I had trouble socializing with kids and felt depressed at times from watching too much TV. I wanted to be out there in the world and find motivation to study hard and obtain happiness. It was just so hard to not fall into sadness and then just out of the blue, I grew up to be a really sensitive and timid person. This didn't keep me from staying out of trouble, which sucked at times but looking back, I'm glad that I grew out of it and just coming to pure acceptance and the need to continuously improve on myself.
Just thinking about it, it's sort of a waste of time to dwell on them because my life is about moving forward. I totally believe in prayer and waiting on the Lord for answers through studying Scriptures. I think with anything that just bothers me, I guess I will have to just trust that the Lord will deliver me from out of that trouble eventually and just keep on running hard with the faith!
One of the biggest things that I have to keep on reiterating on this blog is that I learned to fully open up and from being this type of person, I don't really push away people, I encourage them to be friendly with me as well. I have learned that the solution to dealing with people from the past who struggled with me and acted very highly irritated towards me and angered me a great deal is to just have fully opened up with them about everything and just tell them what I'm observing on them. I was just like too comatose in a social manner so I guess I was lashed out at over really nothing.
I think there's another key thing that comes into play for becoming a successful person; it's really having selective attention. The people I dealt with became nuts with me and it's never excusable to go crazy from being angry and denying that you are not or just trying to hide that you are raging over nothing really that serious.
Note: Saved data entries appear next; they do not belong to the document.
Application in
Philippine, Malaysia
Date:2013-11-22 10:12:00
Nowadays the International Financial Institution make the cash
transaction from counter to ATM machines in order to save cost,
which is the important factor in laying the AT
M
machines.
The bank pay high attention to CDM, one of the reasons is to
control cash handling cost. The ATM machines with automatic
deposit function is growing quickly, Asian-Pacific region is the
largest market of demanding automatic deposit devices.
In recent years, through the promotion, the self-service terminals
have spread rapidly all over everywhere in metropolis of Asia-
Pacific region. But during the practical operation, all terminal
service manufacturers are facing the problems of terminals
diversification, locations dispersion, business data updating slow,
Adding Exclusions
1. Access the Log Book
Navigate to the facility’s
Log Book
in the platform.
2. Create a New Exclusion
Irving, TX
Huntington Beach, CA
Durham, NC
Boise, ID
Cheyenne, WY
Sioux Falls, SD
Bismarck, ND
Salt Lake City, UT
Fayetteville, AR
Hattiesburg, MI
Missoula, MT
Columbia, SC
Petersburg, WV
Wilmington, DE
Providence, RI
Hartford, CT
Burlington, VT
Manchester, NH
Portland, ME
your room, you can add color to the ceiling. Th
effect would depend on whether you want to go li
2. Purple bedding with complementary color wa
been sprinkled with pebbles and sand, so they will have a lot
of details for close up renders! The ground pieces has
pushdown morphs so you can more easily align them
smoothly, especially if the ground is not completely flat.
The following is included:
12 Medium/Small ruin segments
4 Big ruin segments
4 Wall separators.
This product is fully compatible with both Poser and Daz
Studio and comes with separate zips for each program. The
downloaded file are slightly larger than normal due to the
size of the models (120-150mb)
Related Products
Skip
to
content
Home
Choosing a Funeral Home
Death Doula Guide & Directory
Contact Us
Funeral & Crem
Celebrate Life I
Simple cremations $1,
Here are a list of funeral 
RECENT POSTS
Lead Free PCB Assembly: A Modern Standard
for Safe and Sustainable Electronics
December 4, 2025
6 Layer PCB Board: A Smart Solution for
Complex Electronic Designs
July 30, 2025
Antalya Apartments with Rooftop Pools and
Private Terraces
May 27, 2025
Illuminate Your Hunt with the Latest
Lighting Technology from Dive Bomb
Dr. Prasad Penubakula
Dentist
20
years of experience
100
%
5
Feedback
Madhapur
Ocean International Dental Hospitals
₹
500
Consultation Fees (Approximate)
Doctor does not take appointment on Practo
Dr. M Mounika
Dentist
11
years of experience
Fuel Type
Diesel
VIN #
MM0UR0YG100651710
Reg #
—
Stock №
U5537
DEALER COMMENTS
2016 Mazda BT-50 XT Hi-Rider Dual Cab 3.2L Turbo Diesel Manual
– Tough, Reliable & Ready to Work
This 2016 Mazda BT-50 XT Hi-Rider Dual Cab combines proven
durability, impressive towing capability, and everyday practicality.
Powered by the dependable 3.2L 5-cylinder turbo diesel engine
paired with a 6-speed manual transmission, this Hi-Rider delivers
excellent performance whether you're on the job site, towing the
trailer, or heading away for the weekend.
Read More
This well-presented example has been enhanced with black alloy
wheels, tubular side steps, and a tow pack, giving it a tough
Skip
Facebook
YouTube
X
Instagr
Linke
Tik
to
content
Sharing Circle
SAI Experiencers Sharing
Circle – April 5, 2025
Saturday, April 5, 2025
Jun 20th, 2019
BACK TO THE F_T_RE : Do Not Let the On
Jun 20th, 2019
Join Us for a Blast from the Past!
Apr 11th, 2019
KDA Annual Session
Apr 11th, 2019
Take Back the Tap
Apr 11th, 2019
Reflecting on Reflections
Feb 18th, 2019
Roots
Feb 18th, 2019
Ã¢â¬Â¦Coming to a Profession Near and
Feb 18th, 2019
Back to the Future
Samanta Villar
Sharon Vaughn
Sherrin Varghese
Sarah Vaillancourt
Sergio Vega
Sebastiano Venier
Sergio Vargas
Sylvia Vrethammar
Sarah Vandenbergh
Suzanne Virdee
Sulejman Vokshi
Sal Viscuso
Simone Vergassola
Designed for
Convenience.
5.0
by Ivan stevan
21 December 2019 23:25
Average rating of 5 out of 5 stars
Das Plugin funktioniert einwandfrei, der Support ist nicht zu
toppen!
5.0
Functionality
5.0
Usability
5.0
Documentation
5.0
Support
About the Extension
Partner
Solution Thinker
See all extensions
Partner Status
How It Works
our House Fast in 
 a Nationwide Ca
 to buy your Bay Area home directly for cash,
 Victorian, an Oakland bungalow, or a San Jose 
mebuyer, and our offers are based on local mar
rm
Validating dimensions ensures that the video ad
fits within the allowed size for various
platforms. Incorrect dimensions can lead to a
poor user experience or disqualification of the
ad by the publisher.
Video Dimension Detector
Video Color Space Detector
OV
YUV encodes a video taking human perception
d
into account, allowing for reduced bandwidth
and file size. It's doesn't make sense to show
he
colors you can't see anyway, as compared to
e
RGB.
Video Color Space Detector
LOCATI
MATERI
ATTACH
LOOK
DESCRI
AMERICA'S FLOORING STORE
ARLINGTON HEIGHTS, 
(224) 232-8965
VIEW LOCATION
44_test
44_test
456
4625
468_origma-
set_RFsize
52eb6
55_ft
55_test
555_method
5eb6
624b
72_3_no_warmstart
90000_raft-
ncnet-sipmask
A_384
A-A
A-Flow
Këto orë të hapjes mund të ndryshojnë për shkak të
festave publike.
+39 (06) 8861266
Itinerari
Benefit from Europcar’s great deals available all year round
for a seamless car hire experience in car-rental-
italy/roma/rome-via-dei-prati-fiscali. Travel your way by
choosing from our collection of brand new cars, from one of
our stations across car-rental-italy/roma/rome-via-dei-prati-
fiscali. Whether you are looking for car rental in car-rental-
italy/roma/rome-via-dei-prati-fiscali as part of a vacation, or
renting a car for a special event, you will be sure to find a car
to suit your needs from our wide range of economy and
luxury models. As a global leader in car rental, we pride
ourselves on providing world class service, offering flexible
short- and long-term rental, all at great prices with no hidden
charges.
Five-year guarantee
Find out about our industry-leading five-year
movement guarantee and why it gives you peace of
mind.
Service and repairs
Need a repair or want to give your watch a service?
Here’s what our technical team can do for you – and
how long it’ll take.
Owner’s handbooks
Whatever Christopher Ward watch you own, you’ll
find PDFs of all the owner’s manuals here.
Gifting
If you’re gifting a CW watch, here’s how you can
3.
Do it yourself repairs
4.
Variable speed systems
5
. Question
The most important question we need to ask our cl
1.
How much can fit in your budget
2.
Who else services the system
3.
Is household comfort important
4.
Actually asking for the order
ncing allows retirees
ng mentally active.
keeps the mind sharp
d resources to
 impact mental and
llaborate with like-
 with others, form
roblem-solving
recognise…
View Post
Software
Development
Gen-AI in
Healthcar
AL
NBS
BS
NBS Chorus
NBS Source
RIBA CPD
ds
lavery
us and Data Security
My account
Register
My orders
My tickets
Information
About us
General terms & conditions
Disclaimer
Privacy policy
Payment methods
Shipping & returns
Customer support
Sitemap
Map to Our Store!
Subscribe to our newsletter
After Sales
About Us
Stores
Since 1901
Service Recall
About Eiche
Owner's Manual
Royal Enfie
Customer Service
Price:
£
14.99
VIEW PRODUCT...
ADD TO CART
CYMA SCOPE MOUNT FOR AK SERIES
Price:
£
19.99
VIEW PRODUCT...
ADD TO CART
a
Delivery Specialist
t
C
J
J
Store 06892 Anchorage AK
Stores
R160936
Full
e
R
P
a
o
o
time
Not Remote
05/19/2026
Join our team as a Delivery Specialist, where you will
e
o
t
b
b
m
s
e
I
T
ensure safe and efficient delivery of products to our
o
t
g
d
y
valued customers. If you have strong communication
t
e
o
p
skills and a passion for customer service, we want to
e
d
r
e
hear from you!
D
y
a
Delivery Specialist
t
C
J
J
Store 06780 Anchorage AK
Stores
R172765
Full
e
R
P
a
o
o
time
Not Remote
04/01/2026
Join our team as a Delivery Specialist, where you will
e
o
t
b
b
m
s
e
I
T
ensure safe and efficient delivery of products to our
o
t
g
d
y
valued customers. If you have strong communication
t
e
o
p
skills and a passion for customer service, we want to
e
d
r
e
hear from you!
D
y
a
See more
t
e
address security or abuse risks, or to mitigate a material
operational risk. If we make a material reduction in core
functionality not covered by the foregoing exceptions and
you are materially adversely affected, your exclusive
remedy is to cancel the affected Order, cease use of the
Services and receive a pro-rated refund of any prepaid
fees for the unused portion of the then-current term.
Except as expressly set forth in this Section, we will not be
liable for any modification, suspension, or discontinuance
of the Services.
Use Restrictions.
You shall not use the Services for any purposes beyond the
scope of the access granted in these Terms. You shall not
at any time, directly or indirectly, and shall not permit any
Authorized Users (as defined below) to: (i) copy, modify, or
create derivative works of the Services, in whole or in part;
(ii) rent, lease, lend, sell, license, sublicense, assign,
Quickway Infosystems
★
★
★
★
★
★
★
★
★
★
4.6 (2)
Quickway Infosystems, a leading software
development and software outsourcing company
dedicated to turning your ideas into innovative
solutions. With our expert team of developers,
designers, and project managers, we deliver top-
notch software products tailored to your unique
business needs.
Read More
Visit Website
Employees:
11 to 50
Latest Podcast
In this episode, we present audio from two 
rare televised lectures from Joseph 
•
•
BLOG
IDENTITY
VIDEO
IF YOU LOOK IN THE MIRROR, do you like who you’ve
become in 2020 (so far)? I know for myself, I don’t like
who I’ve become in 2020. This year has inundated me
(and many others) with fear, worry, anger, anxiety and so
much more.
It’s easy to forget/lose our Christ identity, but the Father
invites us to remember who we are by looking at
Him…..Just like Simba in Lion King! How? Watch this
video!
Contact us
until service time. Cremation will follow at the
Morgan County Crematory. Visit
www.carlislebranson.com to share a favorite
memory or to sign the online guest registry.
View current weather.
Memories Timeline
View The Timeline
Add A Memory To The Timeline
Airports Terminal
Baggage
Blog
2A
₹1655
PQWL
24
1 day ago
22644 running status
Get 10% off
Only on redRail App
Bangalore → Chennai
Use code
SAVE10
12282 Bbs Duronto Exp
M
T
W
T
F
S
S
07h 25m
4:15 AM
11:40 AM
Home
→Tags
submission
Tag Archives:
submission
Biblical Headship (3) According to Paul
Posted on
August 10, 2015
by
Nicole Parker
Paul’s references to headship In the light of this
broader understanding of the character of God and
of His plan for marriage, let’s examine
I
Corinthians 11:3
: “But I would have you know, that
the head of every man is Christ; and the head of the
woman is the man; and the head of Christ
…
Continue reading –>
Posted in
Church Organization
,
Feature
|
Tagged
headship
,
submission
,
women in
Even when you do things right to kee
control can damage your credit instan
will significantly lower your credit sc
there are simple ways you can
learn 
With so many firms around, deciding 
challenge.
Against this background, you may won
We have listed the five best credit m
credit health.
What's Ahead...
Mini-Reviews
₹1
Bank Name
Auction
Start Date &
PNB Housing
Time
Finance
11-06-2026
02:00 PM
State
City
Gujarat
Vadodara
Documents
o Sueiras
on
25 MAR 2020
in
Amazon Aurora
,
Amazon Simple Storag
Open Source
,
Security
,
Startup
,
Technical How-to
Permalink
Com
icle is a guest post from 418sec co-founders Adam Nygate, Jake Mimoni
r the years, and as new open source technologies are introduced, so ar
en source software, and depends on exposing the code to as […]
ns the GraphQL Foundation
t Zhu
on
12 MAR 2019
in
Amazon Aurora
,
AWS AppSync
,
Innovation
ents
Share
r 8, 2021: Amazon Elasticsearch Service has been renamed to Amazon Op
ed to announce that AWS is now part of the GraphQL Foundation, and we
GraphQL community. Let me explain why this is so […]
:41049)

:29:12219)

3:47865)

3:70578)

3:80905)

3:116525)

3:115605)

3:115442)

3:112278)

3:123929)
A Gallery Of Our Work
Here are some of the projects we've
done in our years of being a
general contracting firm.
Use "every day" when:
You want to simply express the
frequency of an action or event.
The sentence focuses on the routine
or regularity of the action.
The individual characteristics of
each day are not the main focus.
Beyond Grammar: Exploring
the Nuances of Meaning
They felt bad about themselves after trying to deal with me because they knew that I didn't need to talk bad about others to feel good about myself. I influenced them in some ways to try to be socially better people, but this is just a natural thing people do. When I talked, they would have their attention on me to try to find dirt on me or something or just leave it be. It wasn't really serious, but I did scare or anger them a pretty good deal and it's something that they don't want to talk about because it's a topic that highly bothers them and they just don't care with staying stupid about it!
It's okay with them wanting to be jerks because I'm ready for them now and whenever, I'm ready to be confrontational with them and I also happen to have the chance. If not, it's not like the end of the world with being forced to move on anyway. I can find tons of better things to do with my time. It really comes down to choosing to ignore stuff that bothers you while you are raging and conducting yourself under self-control. Over time, it's just going to get to everybody if they keep on having to face it and it will drive them crazy. I was the one being the jerk and driving people crazy because I was so mad at them being inconsiderate with me. Now that I'm aware of all this from opening up, yeah, they really have no counter but to accept me being this funny jerk with them.
I was nice though but because they lost it, they saw things from a different perspective while twisting my words out of having anger and acting with rage and saying that they aren't mad. I see the misdirection there and can counter angry comments now. I'm not going to go intentionally make people mad again, now that I learned what I was doing wrong. It's not like I did anything wrong but I just captured all this negative energy while trying to find my direction. It would have been better for me to not engage them while I was going through that mood because I wasn't opening up to them about my confrontational personality. I totally understand what happened and they lost it with me in the end with me outdoing them anyway on the long run, and it's not bad for them to go quiet with me and root for me while they stay in their place. I'm going after self-improvement in my life and they are not doing it enough, which is the difference.